> [Collected data]:
++++++

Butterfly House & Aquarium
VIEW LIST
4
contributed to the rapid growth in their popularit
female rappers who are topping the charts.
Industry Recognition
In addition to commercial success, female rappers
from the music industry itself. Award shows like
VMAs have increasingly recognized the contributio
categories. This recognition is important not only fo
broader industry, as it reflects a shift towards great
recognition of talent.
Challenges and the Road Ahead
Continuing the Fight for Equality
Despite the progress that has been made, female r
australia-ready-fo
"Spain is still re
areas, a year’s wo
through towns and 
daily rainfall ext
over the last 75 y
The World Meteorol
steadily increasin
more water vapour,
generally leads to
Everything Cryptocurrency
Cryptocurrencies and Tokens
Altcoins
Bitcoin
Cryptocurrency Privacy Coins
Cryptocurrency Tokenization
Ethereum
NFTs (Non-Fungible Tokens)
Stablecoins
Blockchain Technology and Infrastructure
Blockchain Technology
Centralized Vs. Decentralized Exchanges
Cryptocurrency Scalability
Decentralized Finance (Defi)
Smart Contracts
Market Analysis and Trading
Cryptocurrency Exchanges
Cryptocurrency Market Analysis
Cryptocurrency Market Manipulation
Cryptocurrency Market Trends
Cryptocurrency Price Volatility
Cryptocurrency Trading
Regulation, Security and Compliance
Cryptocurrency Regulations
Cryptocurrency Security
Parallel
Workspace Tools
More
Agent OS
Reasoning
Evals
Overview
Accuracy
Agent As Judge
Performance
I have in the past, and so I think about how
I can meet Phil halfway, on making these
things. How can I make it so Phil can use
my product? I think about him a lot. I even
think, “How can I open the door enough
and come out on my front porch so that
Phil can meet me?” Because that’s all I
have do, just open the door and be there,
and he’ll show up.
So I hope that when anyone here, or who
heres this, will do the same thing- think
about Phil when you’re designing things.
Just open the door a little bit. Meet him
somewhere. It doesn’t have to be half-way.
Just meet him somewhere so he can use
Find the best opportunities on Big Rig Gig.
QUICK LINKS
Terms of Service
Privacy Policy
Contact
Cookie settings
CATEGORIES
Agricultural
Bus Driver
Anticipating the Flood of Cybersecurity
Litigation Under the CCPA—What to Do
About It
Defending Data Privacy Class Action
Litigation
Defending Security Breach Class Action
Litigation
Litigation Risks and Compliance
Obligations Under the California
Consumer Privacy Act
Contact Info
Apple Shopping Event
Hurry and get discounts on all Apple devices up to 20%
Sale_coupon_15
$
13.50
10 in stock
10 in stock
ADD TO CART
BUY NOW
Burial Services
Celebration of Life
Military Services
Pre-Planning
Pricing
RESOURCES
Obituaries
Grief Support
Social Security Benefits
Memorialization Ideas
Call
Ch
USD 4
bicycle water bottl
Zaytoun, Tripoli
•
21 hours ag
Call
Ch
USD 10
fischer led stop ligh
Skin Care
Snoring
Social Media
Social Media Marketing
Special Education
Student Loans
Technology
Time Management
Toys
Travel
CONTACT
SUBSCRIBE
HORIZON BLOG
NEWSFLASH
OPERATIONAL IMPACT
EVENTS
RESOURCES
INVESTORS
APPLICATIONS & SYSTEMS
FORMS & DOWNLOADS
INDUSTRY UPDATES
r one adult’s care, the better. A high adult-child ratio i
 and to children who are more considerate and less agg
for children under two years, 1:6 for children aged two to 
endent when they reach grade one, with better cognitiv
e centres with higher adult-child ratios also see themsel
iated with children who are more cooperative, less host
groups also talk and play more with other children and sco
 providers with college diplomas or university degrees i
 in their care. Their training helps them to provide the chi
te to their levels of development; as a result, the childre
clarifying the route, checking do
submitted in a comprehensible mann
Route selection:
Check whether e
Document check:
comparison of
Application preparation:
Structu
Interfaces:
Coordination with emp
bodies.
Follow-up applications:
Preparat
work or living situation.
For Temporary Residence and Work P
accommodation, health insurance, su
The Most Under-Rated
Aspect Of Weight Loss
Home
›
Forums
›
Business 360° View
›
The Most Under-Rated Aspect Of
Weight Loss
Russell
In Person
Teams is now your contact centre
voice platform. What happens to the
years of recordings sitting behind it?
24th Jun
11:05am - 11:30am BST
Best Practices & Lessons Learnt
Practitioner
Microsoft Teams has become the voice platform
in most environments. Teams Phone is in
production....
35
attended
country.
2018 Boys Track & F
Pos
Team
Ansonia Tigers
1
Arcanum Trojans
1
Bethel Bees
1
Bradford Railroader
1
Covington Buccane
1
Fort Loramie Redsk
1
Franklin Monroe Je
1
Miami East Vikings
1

++++++

> [WHAT THIS TASK INVOLVES]:
Copy all lines of the records that have the string "Phil" in them.

> [EXERCISE RESULT]:
I can meet Phil halfway, on making these
things. How can I make it so Phil can use
Phil can meet me?” Because that’s all I
about Phil when you’re designing things.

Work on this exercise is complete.